# John "Funky Cold" Medina:  SF Fraud



## Marauder06 (Jun 13, 2013)

You guys are going to like this one...

http://guardianofvalor.com/cpt-john-funky-cold-medina-special-forcesranger-superhero/


----------



## shortbrownguy (Jun 13, 2013)

I have no words...


----------



## Mac_NZ (Jun 13, 2013)

Holy snapping duck shit.


----------



## SpongeBob*24 (Jun 13, 2013)

Seems legit to me...if the lady at clothing and sales sold him the badges and tabs that means he can where them...............

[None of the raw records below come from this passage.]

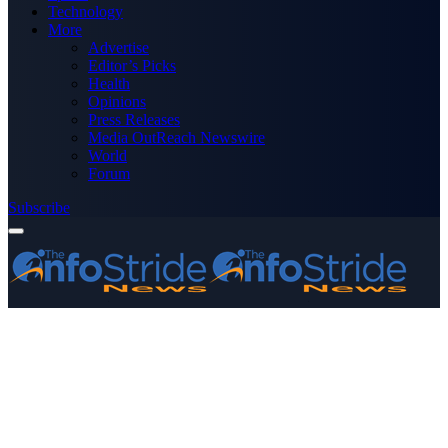
Technology
More
Advertise
Editor’s Picks
Health
Opinions
Press Releases
Media OutReach Newswire
World
Forum
Subscribe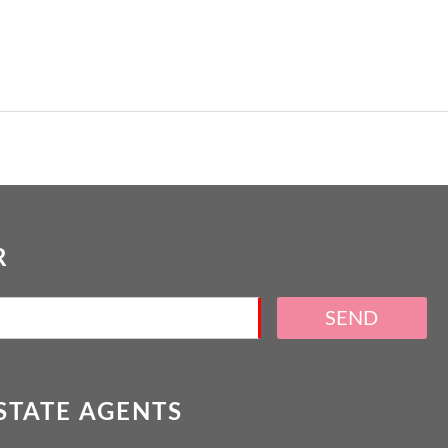
R
SEND
ESTATE AGENTS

Right.........................:blkeye:


----------



## policemedic (Jun 13, 2013)

shortbrownguy said:


> I have no words...



I did, but it seems his Facebook is shut down....


----------



## Lefty375 (Jun 13, 2013)

my brain hurts


----------



## Karoshi (Jun 14, 2013)

What, no Astronaut badge... nothing beats an Astronaut, EVER!


----------



## Atlas (Jun 14, 2013)

Karoshi said:


> What, no Astronaut badge... nothing beats an Astronaut, EVER!


Skip the badge, he's probably already got the suit.

Its like its halloween everyday for these shitbags.

I wonder it must feel like to wake up every single morning and realize your life and contribution to the world has been so lacking that you need to pretend to have been something special in order to account for the amount of oxygen you've waste.


----------



## Coyote (Jun 14, 2013)

God damn, Captain Cluster Fuck needs to find a new hobby.


----------



## Gypsy (Jun 14, 2013)

Karoshi said:


> What, no Astronaut badge... nothing beats an Astronaut, EVER!


 
What about a space craft door gunner?


----------



## Karoshi (Jun 14, 2013)

Everyone knows that there is no door gunner, they use a M153 CROWS II retrofitted to a Soyuz capsule and controlled via a UHF link. The door gunner position was eliminated along with the retirement of the Space Shuttle program, due to lack of funding.


----------



## Kunoichii (Jun 15, 2013)

Ridiculous. 
How would you all handle having someone tell you they are/were SF, or any special ops, and you knew they weren't?
I had a dude come fix my HVAC unit a few months ago, and we started talking about work ( I was on lunch, so in uniform) and he was saying he was CCT/PJ out of Dyess AFB, TX. So after he said that, I knew he wasn't and started asking him simple questions, which he avoided and started getting all jumpy in his story, and tried to change the subject a bunch of times, all the while I'm asking him why he decided, with all his experience, to become an HVAC guy. Blah blah blah, he finished fixing my HVAC unit and went away. He was lying, he knew it and he knew I knew, and that's all I needed.


----------



## Rexus (Jun 15, 2013)

you should check to see if he was actually qualified to fix you air conditioner, he might have been posing


----------



## ebiaihi (Jun 16, 2013)

Maybe a PJ can answer this one. Anybody ever gone from PJ to CCT or vice versa?


----------